Finch’s tenure as counselor proved both a blessing and a curse. The administration’s onetime “fair-haired boy” never penetrated the president’s inner circle, possibly insulating him from the crimes associated with the Watergate scandal. Finch handled such marginal (to Nixon) issues as recruiting women and Hispanics to federal offices. He did not command the respect of the White House chief of staff H. R. Haldeman or the domestic policy chief John D. Ehrlichman, who defined a “finch” as any example of “super-waffling.” Although Finch returned to California late in 1972, following the president’s landslide reelection and prior to the investigation of the Watergate scandal, his ties to Nixon shattered his political career. “I couldn’t run for dog-catcher without it turning into a referendum on Watergate,” he explained in 1974. “But at least I don’t have any trouble sleeping at night.” In 1976 he ran in California’s Republican primary for the U.S. Senate, losing to S. I. Hayakawa.

Finch spent his last years in semiretirement, practicing law in Pasadena. Known for his boundless energy, he enjoyed swimming, tennis, and gardening. Finch passed time with his wife, Carol Crothers, a former teacher whom he had met at Occidental College and married in 1946, and their four children. He died of a heart attack and is buried at Forest Lawn Cemetery in Glendale, California.

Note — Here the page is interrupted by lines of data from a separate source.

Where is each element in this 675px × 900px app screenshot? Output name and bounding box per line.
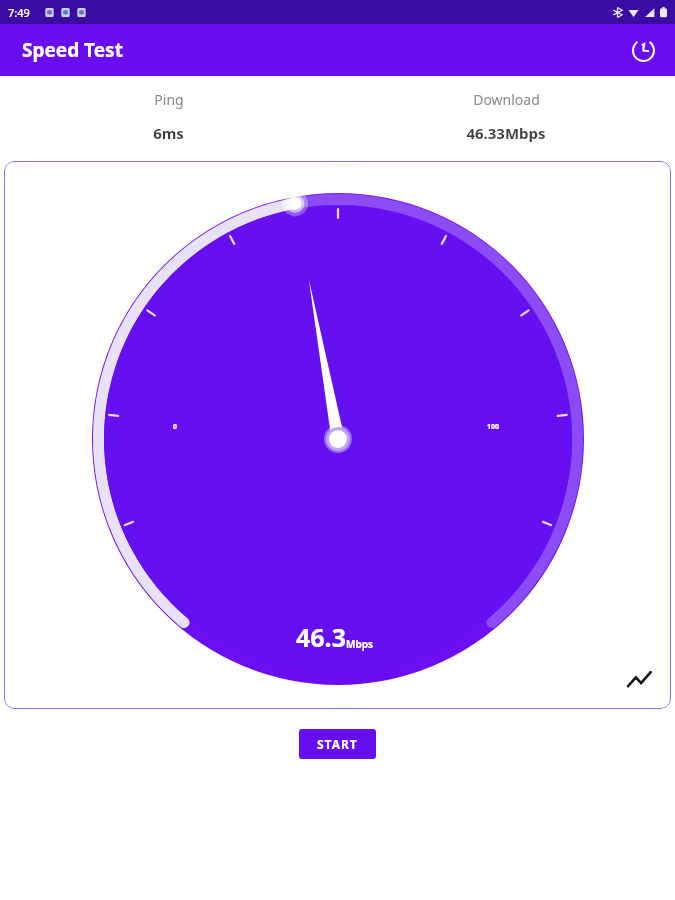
button[interactable]: Download xyxy=(337,90,675,143)
staticText: Speed Test xyxy=(22,37,123,63)
button[interactable]: Graph xyxy=(621,663,657,699)
button[interactable]: Ping xyxy=(0,90,337,143)
staticText: 46.3 xyxy=(296,620,346,654)
staticText: 0 xyxy=(173,422,178,432)
staticText: 7:49 xyxy=(8,5,30,20)
button[interactable]: History xyxy=(623,30,663,70)
staticText: 6ms xyxy=(153,123,184,143)
staticText: Mbps xyxy=(346,637,374,651)
staticText: 100 xyxy=(487,422,500,432)
staticText: Ping xyxy=(154,90,184,109)
staticText: START xyxy=(317,736,358,752)
button[interactable]: START xyxy=(299,729,376,759)
staticText: Download xyxy=(473,90,540,109)
staticText: 46.33Mbps xyxy=(466,123,546,143)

Finch represented the Republican party’s moderate wing, which viewed the state as the servant of opportunity. His age, energy, and interests placed him within the political mainstream during the 1960s. But Watergate destroyed Nixon’s administration and, along with it, Finch’s political career. With the onset of Reagan’s presidency, Finch’s brand of moderate Republicanism went into decline.

Finch’s personal papers are at the Richard Nixon Library and Birthplace in Yorba Linda, California; his White House files are at the Richard M. Nixon Presidential Materials, National Archives, College Park, Maryland. Firsthand accounts of Finch’s service in the Nixon administration include William Safire, Before the Fall: An Inside View of the Pre-Watergate White House (1975); John Ehrlichman, Witness to Power: The Nixon Years (1982); and H. R. Haldeman, The Haldeman Diaries: Inside the Nixon White House (1994). Secondary works include A. James Reichley, Conservatives in an Age of Change: The Nixon and Ford Administrations (1981); Joan Hoff, Nixon Reconsidered (1994); Dean J. Kotlowski, “Nixon’s Southern Strategy Revisited,” Journal of Policy History 10, no. 2 (1998); and Dean J. Kotlowski, “The Knowles Affair: Nixon’s Self-inflicted Wound,” Presidential Studies Quarterly 30 (Sept. 2000). An obituary is in the New York Times (11 Oct. 1995). An interview between Finch and A. James Reichley is at the Gerald R. Ford Library, Ann Arbor, Michigan. Oral histories are at Butler Library, Columbia University, New York City, and the Oral History Program, California State University, Fullerton.